Shared Memory and State
Agents that share context and knowledge — the difference between a team and a group of strangers.
What You'll Learn
- Why isolated agents produce inconsistent results
- Three models for shared state: context passing, shared memory, and vector stores
- How to design state schemas that scale
- Preventing state corruption in multi-agent systems
Agents Without Shared Memory Are Goldfish
Agent A researches a customer's history. Agent B handles the customer's complaint. But Agent B doesn't know what Agent A found. So it asks the customer to repeat everything. Sound familiar? It's the same frustration you feel when a company transfers your call and you have to start over.

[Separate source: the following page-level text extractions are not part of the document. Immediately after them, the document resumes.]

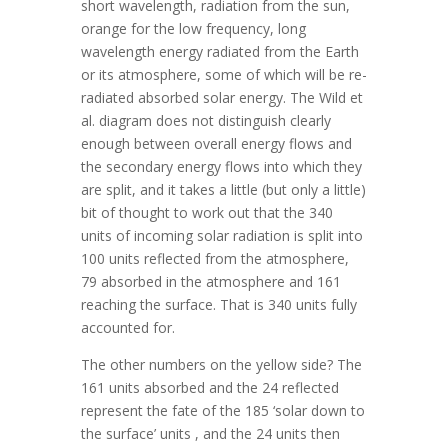
short wavelength, radiation from the sun,
orange for the low frequency, long
wavelength energy radiated from the Earth
or its atmosphere, some of which will be re-
radiated absorbed solar energy. The Wild et
al. diagram does not distinguish clearly
enough between overall energy flows and
the secondary energy flows into which they
are split, and it takes a little (but only a little)
bit of thought to work out that the 340
units of incoming solar radiation is split into
100 units reflected from the atmosphere,
79 absorbed in the atmosphere and 161
reaching the surface. That is 340 units fully
accounted for.
The other numbers on the yellow side? The
161 units absorbed and the 24 reflected
represent the fate of the 185 ‘solar down to
the surface’ units , and the 24 units then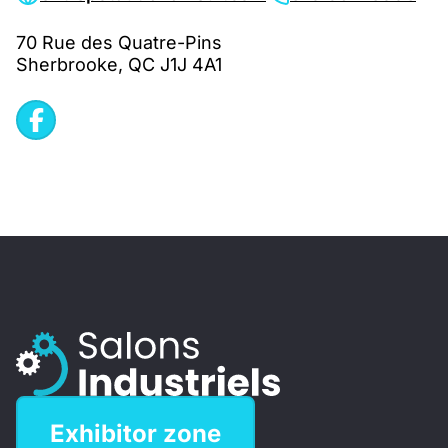
70 Rue des Quatre-Pins
Sherbrooke, QC J1J 4A1
Exhibitor zone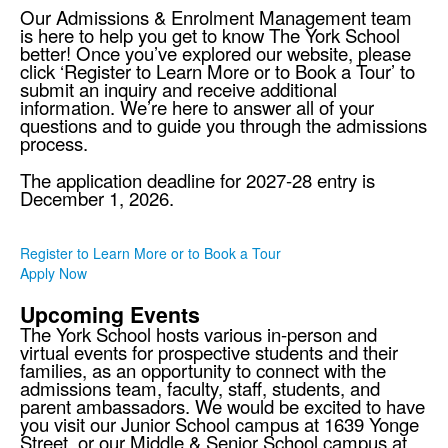
Our Admissions & Enrolment Management team
is here to help you get to know The York School
better! Once you’ve explored our website, please
click ‘Register to Learn More or to Book a Tour’ to
submit an inquiry and receive additional
information. We’re here to answer all of your
questions and to guide you through the admissions
process.
The application deadline for 2027-28 entry is
December 1, 2026.
Register to Learn More or to Book a Tour
Apply Now
Upcoming Events
The York School hosts various in-person and
virtual events for prospective students and their
families, as an opportunity to connect with the
admissions team, faculty, staff, students, and
parent ambassadors. We would be excited to have
you visit our Junior School campus at 1639 Yonge
Street, or our Middle & Senior School campus at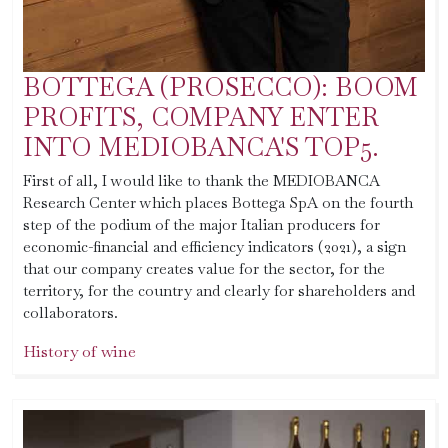
BOTTEGA (PROSECCO): BOOM
PROFITS, COMPANY ENTER
INTO MEDIOBANCA'S TOP5.
First of all, I would like to thank the MEDIOBANCA
Research Center which places Bottega SpA on the fourth
step of the podium of the major Italian producers for
economic-financial and efficiency indicators (2021), a sign
that our company creates value for the sector, for the
territory, for the country and clearly for shareholders and
collaborators.
History of wine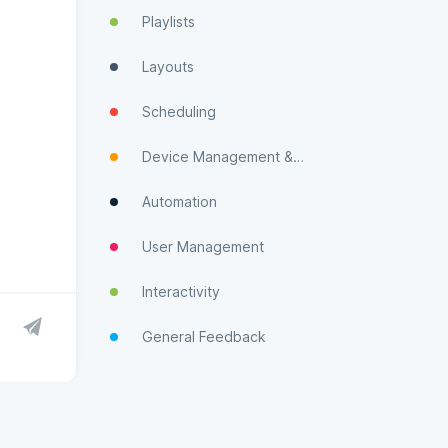
Playlists
Layouts
Scheduling
Device Management & Monitoring
Automation
User Management
Interactivity
General Feedback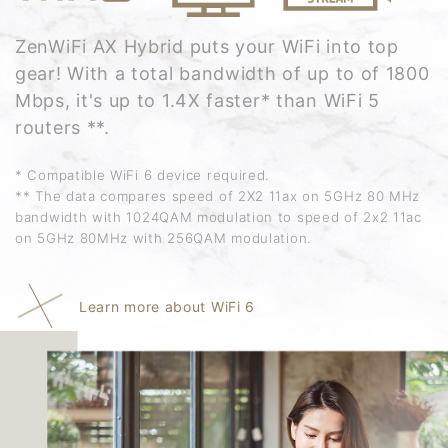
ZenWiFi AX Hybrid puts your WiFi into top
gear! With a total bandwidth of up to of 1800
Mbps, it's up to 1.4X faster* than WiFi 5
routers **.
* Compatible WiFi 6 device required.
** The data compares speed of 2X2 11ax on 5GHz 80 MHz
bandwidth with 1024QAM modulation to speed of 2x2 11ac
on 5GHz 80MHz with 256QAM modulation.
Learn more about WiFi 6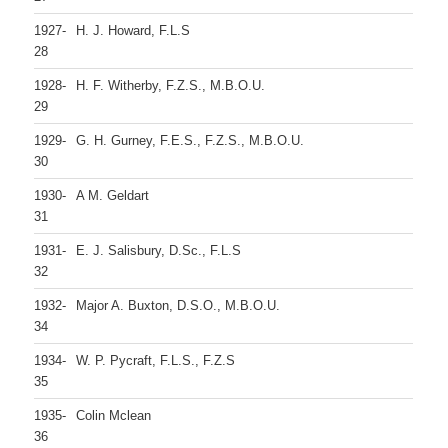
1927-
H. J. Howard, F.L.S
28
1928-
H. F. Witherby, F.Z.S., M.B.O.U.
29
1929-
G. H. Gurney, F.E.S., F.Z.S., M.B.O.U.
30
1930-
A M. Geldart
31
1931-
E. J. Salisbury, D.Sc., F.L.S
32
1932-
Major A. Buxton, D.S.O., M.B.O.U.
34
1934-
W. P. Pycraft, F.L.S., F.Z.S
35
1935-
Colin Mclean
36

Without shared memory, each agent operates in isolation. The system has knowledge, but no individual agent can access the full picture. Shared state fixes this.
Context Passing: The Relay Baton
The simplest approach: each agent receives the accumulated context from all previous agents in its prompt. Agent A's output becomes part of Agent B's input, which becomes part of Agent C's input.
Pros: Simple to implement. No external infrastructure. Every agent has full history.
Cons: Context windows fill up fast. By agent 5 or 6, you're running out of room for the actual task. Doesn't scale.
Shared Memory Store: The Team Database
All agents read from and write to a central store — a database, a key-value store, or even a structured document. Each agent queries only what it needs instead of carrying everything.
Pros: Scales to many agents. Each agent gets relevant context without bloat. Persists across sessions.
Cons: Requires infrastructure. Agents need to know what to query. Stale data is a risk if updates lag.
Vector Store: The Semantic Brain
Store agent outputs as embeddings in a vector database. When an agent needs context, it performs a semantic search — "find everything related to customer billing issues" — and gets the most relevant pieces, regardless of when or which agent produced them.
Pros: Handles massive amounts of context. Agents retrieve only what's relevant. Gets smarter as more data accumulates.
Cons: More complex to set up. Embedding quality matters. Results can be unpredictable.